Introduction

Osteoporosis is defined as a skeletal disorder characterized by compromised bone strength predisposed to an increased risk of fracture [1]. The prevalence of osteoporosis was estimated to be approximately 200 million people worldwide [2]. The number of patients with osteoporosis in Japan has been assessed to be about ten million [3].

Osteoporosis is largely due to increased bone resorption, resulting from increased recruitment, activation, and/or activity of osteoclasts driven by the signal through a receptor activator of nuclear factor-kB ligand (RANKL) [4]. Denosumab is a fully human monoclonal IgG2 antibody to RANKL that binds to the soluble and cell membrane-bound forms of human RANKL with high affinity and specificity. Denosumab binding to RANKL prevents RANK activation and inhibits the formation, activation, and survival of osteoclasts. Denosumab has been approved for the treatment of osteoporosis in several countries.

The denosumab US phase 2 dose–response study (US study) showed that denosumab increased bone mineral density (BMD) and decreased bone turnover markers significantly compared with placebo in postmenopausal women with low BMD at 12, 24, and 48 months [57]. The Fracture REduction Evaluation of Denosumab in Osteoporosis given every 6 Months (FREEDOM) trial was a randomized, double-blind, placebo-controlled, large international study that has been shown to significantly reduce fracture risks [8].

To date, however, the dose–response of denosumab on BMD and bone turnover markers has not been studied extensively in the Asian population with osteoporosis. The purpose of this study is to evaluate the dose–response of denosumab on efficacy and safety in Japanese women. This report presents the effects of 12 months of denosumab treatment on BMD, bone turnover markers, and adverse events in Japanese subjects.

Methods

Study design and subjects

This randomized, placebo-controlled, phase 2 dose–response study included four double-blind groups. Subjects were randomized to one of four treatment groups which were denosumab (14, 60, or 100 mg) and placebo. These subjects were administered with the investigational drug subcutaneously every 6 months for 12 months (total of two doses). All subjects also received daily supplements of at least 600 mg elemental calcium and 400 IU vitamin D from the beginning of screening through 12 months of treatment.

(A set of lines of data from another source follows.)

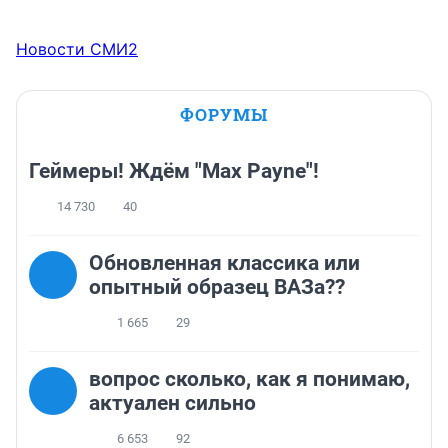
Новости СМИ2
ФОРУМЫ
Геймеры! Ждём "Max Payne"!
14 730
40
Обновленная классика или
опытный образец ВАЗа??
1 665
29
вопрос сколько, как я понимаю,
актуален сильно
6 653
92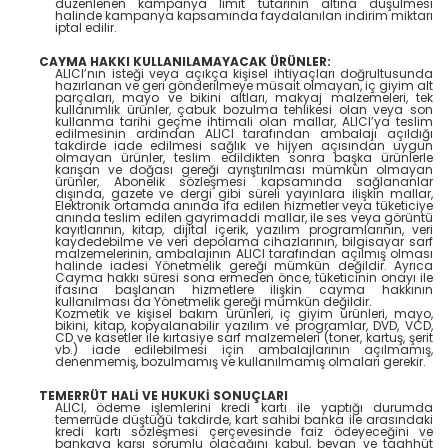
düzenlenen kampanya limit tutarının altına düşülmesi
halinde kampanya kapsamında faydalanılan indirim miktarı
iptal edilir.
CAYMA HAKKI KULLANILAMAYACAK ÜRÜNLER:
ALICI’nın isteği veya açıkça kişisel ihtiyaçları doğrultusunda
hazırlanan ve geri gönderilmeye müsait olmayan, iç giyim alt
parçaları, mayo ve bikini altları, makyaj malzemeleri, tek
kullanımlık ürünler, çabuk bozulma tehlikesi olan veya son
kullanma tarihi geçme ihtimali olan mallar, ALICI’ya teslim
edilmesinin ardından ALICI tarafından ambalajı açıldığı
takdirde iade edilmesi sağlık ve hijyen açısından uygun
olmayan ürünler, teslim edildikten sonra başka ürünlerle
karışan ve doğası gereği ayrıştırılması mümkün olmayan
ürünler, Abonelik sözleşmesi kapsamında sağlananlar
dışında, gazete ve dergi gibi süreli yayınlara ilişkin mallar,
Elektronik ortamda anında ifa edilen hizmetler veya tüketiciye
anında teslim edilen gayrimaddi mallar, ile ses veya görüntü
kayıtlarının, kitap, dijital içerik, yazılım programlarının, veri
kaydedebilme ve veri depolama cihazlarının, bilgisayar sarf
malzemelerinin, ambalajının ALICI tarafından açılmış olması
halinde iadesi Yönetmelik gereği mümkün değildir. Ayrıca
Cayma hakkı süresi sona ermeden önce, tüketicinin onayı ile
ifasına başlanan hizmetlere ilişkin cayma hakkının
kullanılması da Yönetmelik gereği mümkün değildir.
Kozmetik ve kişisel bakım ürünleri, iç giyim ürünleri, mayo,
bikini, kitap, kopyalanabilir yazılım ve programlar, DVD, VCD,
CD ve kasetler ile kırtasiye sarf malzemeleri (toner, kartuş, şerit
vb.) iade edilebilmesi için ambalajlarının açılmamış,
denenmemiş, bozulmamış ve kullanılmamış olmaları gerekir.
TEMERRÜT HALİ VE HUKUKİ SONUÇLARI
ALICI, ödeme işlemlerini kredi kartı ile yaptığı durumda
temerrüde düştüğü takdirde, kart sahibi banka ile arasındaki
kredi kartı sözleşmesi çerçevesinde faiz ödeyeceğini ve
bankaya karşı sorumlu olacağını kabul, beyan ve taahhüt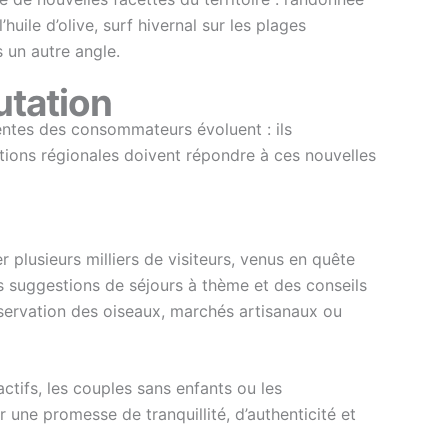
’huile d’olive, surf hivernal sur les plages
 un autre angle.
utation
tentes des consommateurs évoluent : ils
ations régionales doivent répondre à ces nouvelles
plusieurs milliers de visiteurs, venus en quête
s suggestions de séjours à thème et des conseils
servation des oiseaux, marchés artisanaux ou
tifs, les couples sans enfants ou les
 une promesse de tranquillité, d’authenticité et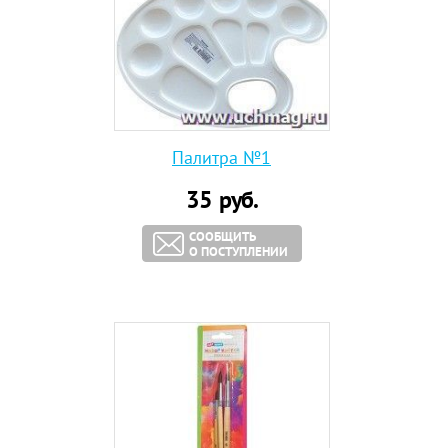
Палитра №1
35
руб.
СООБЩИТЬ
О ПОСТУПЛЕНИИ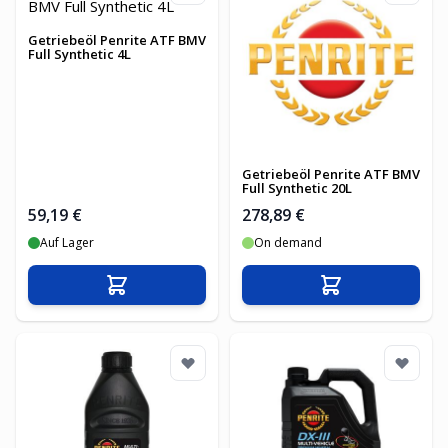
Getriebeöl Penrite ATF BMV
Full Synthetic 4L
Getriebeöl Penrite ATF BMV
Full Synthetic 20L
59,19 €
278,89 €
Auf Lager
On demand
In den Warenkorb
In den Warenko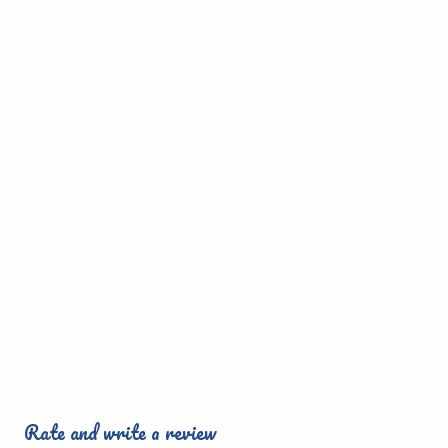
Rate and write a review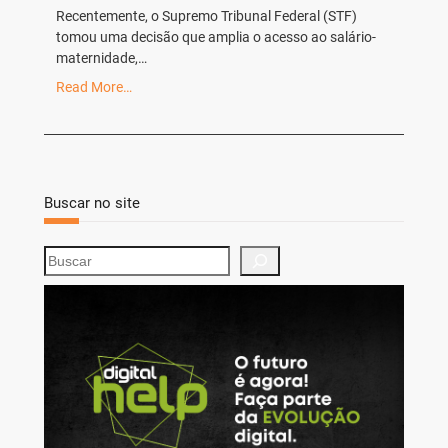
Recentemente, o Supremo Tribunal Federal (STF)
tomou uma decisão que amplia o acesso ao salário-
maternidade,…
Read More…
Buscar no site
S
e
a
r
c
h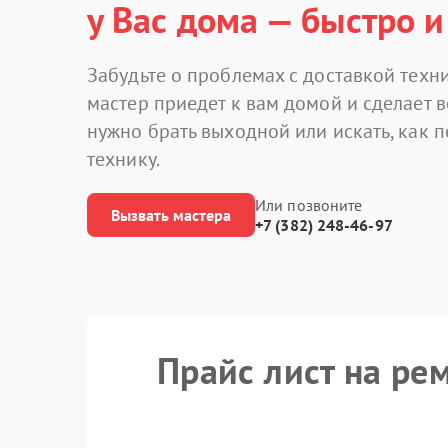
у Вас дома — быстро и
Забудьте о проблемах с доставкой техни
мастер приедет к вам домой и сделает в
нужно брать выходной или искать, как 
технику.
Или позвоните
Вызвать мастера
+7 (382) 248-46-97
Прайс лист на ре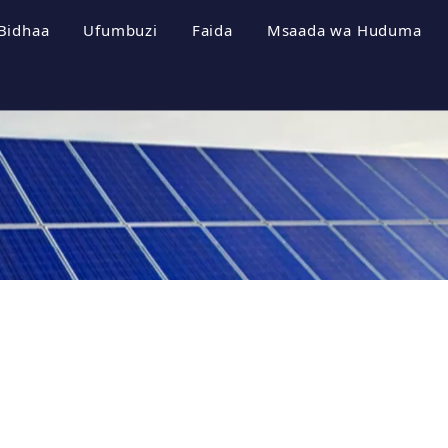
Bidhaa
Ufumbuzi
Faida
Msaada wa Huduma
a Kampuni
Mifumo ya Uhifadhi wa Nishati
Vipeperushi
i wa Kampuni
Inverter ya Photovoltaic
Pakua
a Cheti
Mfumo wa Photovoltaic
Maswali Yanayouli
a Kampuni
Video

Subjects that were enrolled in this trial were ambulatory Japanese postmenopausal women that were no older than 80 years old. All the subjects had osteoporosis, a BMD T-score of −2.5 to −4.0 at the L1–L4 spine or −2.5 to −3.5 at either the femoral neck or total hip. The eligible criteria of BMD T-score for Japanese subjects were obtained previously in the study including 12,419 Japanese females at the ages from 20 to 85 years or more [9]. The absolute values of BMD in Japanese women are apparently smaller than those of Caucasian, and WHO T-score was obtained from Caucasian women. Thus, we applied the Japanese women’s T-score in this study. The validity of the T-score in relation to fracture occurrence was also confirmed in Japanese [10]. Only Hologic dual-energy X-ray absorptiometry (DXA) instruments were used to measure BMD in the study. Subjects were excluded if they had received any oral bisphosphonate treatment, parathyroid hormone (PTH), or PTH derivatives within the last 12 months before initial administration of the investigational product, systemic hormone replacement therapy, selective estrogen receptor modulators, calcitonin, calcitriol, maxacalcitol, falecalcitriol, or alfacalcidol within the last 3 months. Patients were also excluded if they had hypocalcemia, more than two moderate vertebral fractures (grade 2), or any severe vertebral fracture (grade 3) on spinal X-rays as determined by the Genant criteria [11]. Institutional review boards at each study site approved the study protocol, and all subjects provided written informed consent.

Study procedure

BMD values of the lumbar spine (L1–L4) and hip of all subjects were obtained by DXA at baseline, 1, 3, 6, and 12 months of treatment. The BMD of the forearm was measured at baseline, 6, and 12 months. Quality control and analysis of DXA scans were performed by Synarc Inc. (Oregon, USA).

To diagnose vertebral fractures, anterior–posterior and lateral X-ray films of the thoracic and lumbar spine were taken at baseline and 12 months. If a subject presented with acute back pain at a time point other than a scheduled visit for the X-ray and then occurrence of a vertebral fracture was suspected, the investigator should obtain a lateral spinal X-ray and submit it to Synarc Inc. for evaluation. All X-ray films showing evidence of a vertebral fracture were adjudicated by radiologists in Synarc Inc., who were blinded to the treatment group assignment. The levels of serum C-terminal crosslinking telopeptide of type 1 collagen (CTX-I; Serum Crosslaps ELISA kit, Nordic Biosciences, Herlev, Denmark) and urinary N-terminal crosslinking telopeptide of type I collagen (NTX-I; Osteomark® NTx Urine, Wampole Laboratories, NJ, USA) were measured at baseline, 8 days (day 1 is the first day the investigational product is administrated), and monthly through 12 months with an additional measurement 7 days after the second subcutaneous injection. NTX-I was adjusted for urinary creatinine (Cr) excretion. Bone-specific alkaline phosphatase (bone ALP; Tandem®-Ostase®, Beckman Coulter, CA, USA) was assessed at baseline, 1, 3, 6, 9, and 12 months. Intact PTH (iPTH; Elecsys PTH, Roche Diagnostics K.K., Tokyo, Japan) was measured at baseline, 1, 3, 6, 7, 9, and 12 months.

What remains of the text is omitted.